When you reproduce the entries below, keep each one exact and drop any pictures.
EXTRACTED MATERIAL Start Marker
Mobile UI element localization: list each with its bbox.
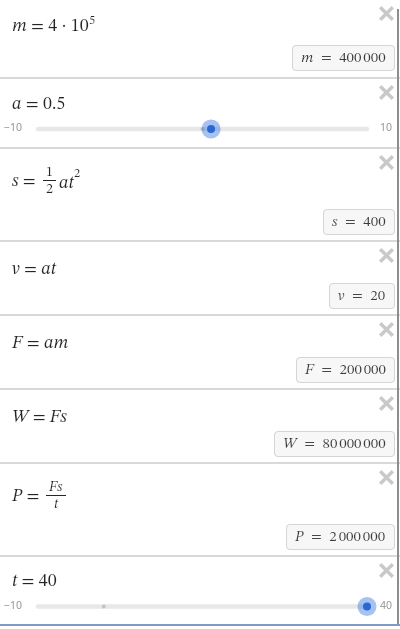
staticText: t = 40 <box>12 572 57 590</box>
staticText: Fs <box>49 480 63 494</box>
button[interactable]: t = 40 <box>0 557 400 624</box>
staticText: 40 <box>380 598 393 612</box>
staticText: P = <box>12 487 44 505</box>
staticText: s = 400 <box>332 215 386 230</box>
staticText: s = <box>12 172 41 190</box>
button[interactable] <box>379 563 394 578</box>
staticText: at <box>59 174 74 192</box>
button[interactable]: v = 20 <box>338 283 386 309</box>
staticText: W = 80 000 000 <box>283 437 386 452</box>
staticText: P = 2 000 000 <box>295 530 386 545</box>
button[interactable] <box>379 248 394 263</box>
button[interactable]: F = 200 000 <box>305 357 386 383</box>
staticText: m = 400 000 <box>301 51 386 66</box>
staticText: a = 0.5 <box>12 95 66 113</box>
button[interactable] <box>379 322 394 337</box>
button[interactable] <box>379 6 394 21</box>
staticText: v = 20 <box>338 289 386 304</box>
staticText: m = 4 · 10 <box>12 17 89 35</box>
button[interactable]: v = at <box>0 242 400 316</box>
staticText: F = 200 000 <box>305 363 386 378</box>
staticText: F = am <box>12 334 69 352</box>
button[interactable]: F = am <box>0 316 400 390</box>
staticText: 5 <box>89 14 96 27</box>
button[interactable] <box>379 470 394 485</box>
button[interactable]: s = <box>0 149 400 242</box>
staticText: −10 <box>4 120 23 134</box>
button[interactable]: P = <box>0 464 400 557</box>
staticText: 10 <box>380 120 393 134</box>
button[interactable] <box>379 155 394 170</box>
button[interactable]: a = 0.5 <box>0 79 400 149</box>
staticText: t <box>54 497 59 511</box>
staticText: 2 <box>46 182 53 196</box>
staticText: W = Fs <box>12 408 67 426</box>
staticText: 2 <box>74 167 81 180</box>
button[interactable]: W = 80 000 000 <box>283 431 386 457</box>
staticText: −10 <box>4 598 23 612</box>
button[interactable]: P = 2 000 000 <box>295 524 386 550</box>
button[interactable]: m = 4 · 10 <box>0 0 400 79</box>
button[interactable] <box>379 396 394 411</box>
button[interactable] <box>379 85 394 100</box>
staticText: v = at <box>12 260 57 278</box>
button[interactable]: m = 400 000 <box>301 45 386 71</box>
staticText: 1 <box>46 165 53 179</box>
button[interactable]: W = Fs <box>0 390 400 464</box>
button[interactable]: s = 400 <box>332 209 386 235</box>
EXTRACTED MATERIAL End Marker
**RESPONSE**.
Mobile UI element localization: list each with its bbox.
staticText: t = 40 <box>12 572 57 590</box>
staticText: Fs <box>49 480 63 494</box>
button[interactable]: t = 40 <box>0 557 400 624</box>
staticText: 40 <box>380 598 393 612</box>
staticText: P = <box>12 487 44 505</box>
staticText: s = 400 <box>332 215 386 230</box>
staticText: s = <box>12 172 41 190</box>
button[interactable] <box>379 563 394 578</box>
staticText: at <box>59 174 74 192</box>
button[interactable]: v = 20 <box>338 283 386 309</box>
staticText: W = 80 000 000 <box>283 437 386 452</box>
staticText: P = 2 000 000 <box>295 530 386 545</box>
button[interactable] <box>379 248 394 263</box>
button[interactable]: F = 200 000 <box>305 357 386 383</box>
staticText: m = 400 000 <box>301 51 386 66</box>
staticText: a = 0.5 <box>12 95 66 113</box>
button[interactable] <box>379 322 394 337</box>
button[interactable] <box>379 6 394 21</box>
staticText: v = 20 <box>338 289 386 304</box>
staticText: m = 4 · 10 <box>12 17 89 35</box>
button[interactable]: v = at <box>0 242 400 316</box>
staticText: F = 200 000 <box>305 363 386 378</box>
staticText: F = am <box>12 334 69 352</box>
button[interactable]: F = am <box>0 316 400 390</box>
staticText: 5 <box>89 14 96 27</box>
button[interactable] <box>379 470 394 485</box>
button[interactable]: s = <box>0 149 400 242</box>
staticText: −10 <box>4 120 23 134</box>
button[interactable]: P = <box>0 464 400 557</box>
staticText: 10 <box>380 120 393 134</box>
button[interactable] <box>379 155 394 170</box>
button[interactable]: a = 0.5 <box>0 79 400 149</box>
staticText: t <box>54 497 59 511</box>
staticText: 2 <box>46 182 53 196</box>
staticText: W = Fs <box>12 408 67 426</box>
staticText: 2 <box>74 167 81 180</box>
button[interactable]: W = 80 000 000 <box>283 431 386 457</box>
staticText: −10 <box>4 598 23 612</box>
button[interactable]: P = 2 000 000 <box>295 524 386 550</box>
button[interactable]: m = 4 · 10 <box>0 0 400 79</box>
button[interactable] <box>379 396 394 411</box>
button[interactable] <box>379 85 394 100</box>
staticText: v = at <box>12 260 57 278</box>
button[interactable]: m = 400 000 <box>301 45 386 71</box>
staticText: 1 <box>46 165 53 179</box>
button[interactable]: W = Fs <box>0 390 400 464</box>
button[interactable]: s = 400 <box>332 209 386 235</box>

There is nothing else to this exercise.